Sounds almost as good as a breakfast burrito or taco! 
Scrambled egg, your choice of breakfast meat/meats, onion, peppers, cheese...whatever....rolled into a flour tortilla, or piled into a taco shell, served with salsa


----------



## kitchenelf (Jun 29, 2002)

Amy - I vote for nice surprise!!!


----------



## sue (Dec 3, 2003)

*Breakfast Pizza*

I hope this helps for the times you have everything except the pizza crusts & have the time to make your own.   The recipe is one I clipped from sunset mag. a few yrs. ago and we have enjoyed it many weekend mornings as a brunch.                                                                           


 1 package active dry yeast                                                                   
 3/4 cup warm water (110 degrees)                                                        
 1 teaspoon sugar                                                                                 
 1 tablespoon olive oil or vegetable oil                                                     
 1/4 teaspoon salt                                                                                 
 2 cups all-purpose flour                                                                        
 6 slices bacon (optional)                                                                       
 1 pound bulk pork sausage                                                                   
 1 large firm-ripe tomato, cored, seeded, & very thinly sliced                    
 6 large eggs                                                                                        
 1 cup (4-oz.) shredded mozzarella cheese                                              

In a large bowl, sprinkle the yeast over water and let stand for 5 minutes to soften.  Stir in sugar, oil, and salt, then mix in flour and beat until stretchy.  Cover bowl with plastic wrap and let stand in a warm place until dough doubles, about 30 minutes.                                                                                               

Meanwhile, in a 10-to 12-inch skillet, cook the bacon over medium heat until crisp; drain on paper towels.  When cool enough to touch, crumble the bacon; discard fat.  Add the sausage to skillet, breaking it into chunks (about 1/2-inch) with a spoon;  stir often over medium heat until meat is well browned, 12-15 minutes.  Lift out sausage with a slotted spoon and drain  well on paper towels; discard fat.                                                                                                      

Punch down dough, then roll or pat it to fit in a greased 14 inch pizza pan, pushing the dough up the sides to form a slight rim.  In a 450 F. oven, bake dough on the bottom rack until lightly browned, about 15 minutes.                                                                                               

Remove crust from oven and evenly sprinkle with sausage.  Then sprinkle the crumbled bacon in a 3-inch circle in the center of the crust.  Arrange tomato slices around outside edge of crust.                                                                                                   

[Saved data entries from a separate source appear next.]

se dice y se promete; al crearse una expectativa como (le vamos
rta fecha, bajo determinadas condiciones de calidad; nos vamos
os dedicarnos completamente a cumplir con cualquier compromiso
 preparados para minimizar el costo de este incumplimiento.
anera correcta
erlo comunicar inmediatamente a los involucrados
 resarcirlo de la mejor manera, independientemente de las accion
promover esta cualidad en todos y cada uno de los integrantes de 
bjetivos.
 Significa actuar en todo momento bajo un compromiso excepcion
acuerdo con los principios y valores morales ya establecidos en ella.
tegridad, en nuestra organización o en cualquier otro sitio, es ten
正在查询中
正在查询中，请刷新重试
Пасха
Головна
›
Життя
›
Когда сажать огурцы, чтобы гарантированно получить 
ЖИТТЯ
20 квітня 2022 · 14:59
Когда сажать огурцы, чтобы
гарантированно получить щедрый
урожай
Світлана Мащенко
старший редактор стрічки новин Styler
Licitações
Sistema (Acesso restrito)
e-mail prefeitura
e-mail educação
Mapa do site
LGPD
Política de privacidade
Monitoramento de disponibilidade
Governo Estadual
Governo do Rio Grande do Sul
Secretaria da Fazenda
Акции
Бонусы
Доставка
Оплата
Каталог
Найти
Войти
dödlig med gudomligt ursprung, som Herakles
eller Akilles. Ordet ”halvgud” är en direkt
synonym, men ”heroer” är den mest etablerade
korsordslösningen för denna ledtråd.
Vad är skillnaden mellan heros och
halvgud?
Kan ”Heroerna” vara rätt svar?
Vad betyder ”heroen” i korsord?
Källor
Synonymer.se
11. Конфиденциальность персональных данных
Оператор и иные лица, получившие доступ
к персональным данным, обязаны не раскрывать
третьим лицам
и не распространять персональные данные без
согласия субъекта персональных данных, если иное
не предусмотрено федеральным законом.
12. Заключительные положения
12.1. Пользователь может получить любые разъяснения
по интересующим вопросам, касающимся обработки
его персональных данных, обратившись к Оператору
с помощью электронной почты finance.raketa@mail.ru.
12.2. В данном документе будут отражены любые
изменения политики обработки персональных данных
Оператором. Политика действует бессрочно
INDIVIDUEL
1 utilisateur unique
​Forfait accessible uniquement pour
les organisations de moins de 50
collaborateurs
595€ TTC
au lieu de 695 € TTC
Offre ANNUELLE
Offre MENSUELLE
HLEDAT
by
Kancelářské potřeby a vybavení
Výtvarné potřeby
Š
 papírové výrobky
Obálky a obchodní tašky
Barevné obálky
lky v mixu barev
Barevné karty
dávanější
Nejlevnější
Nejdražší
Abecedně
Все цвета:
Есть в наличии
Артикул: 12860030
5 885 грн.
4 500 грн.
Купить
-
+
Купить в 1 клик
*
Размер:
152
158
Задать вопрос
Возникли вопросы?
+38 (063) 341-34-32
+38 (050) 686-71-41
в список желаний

Mentally divide the pizza into 6 wege-shaped pieces; carefully break an egg onto each wedge, then evenly sprinkle cheese over all.                                                                                                       

Return pizza to oven and continue to bake just until egg whites are set but yolks are still soft, 12 to 15 minutes more.  Remove from oven and cut into weges.  Serve at once.  Makes 6 servings.                                                                                              

NOTE:  Instead of bacon I use a chopped onion, sauteed with a garlic clove 2 or 3 depending how much you like garlic, minced.   I also like to use Italian Herb seasoning, amount is to your taste.


----------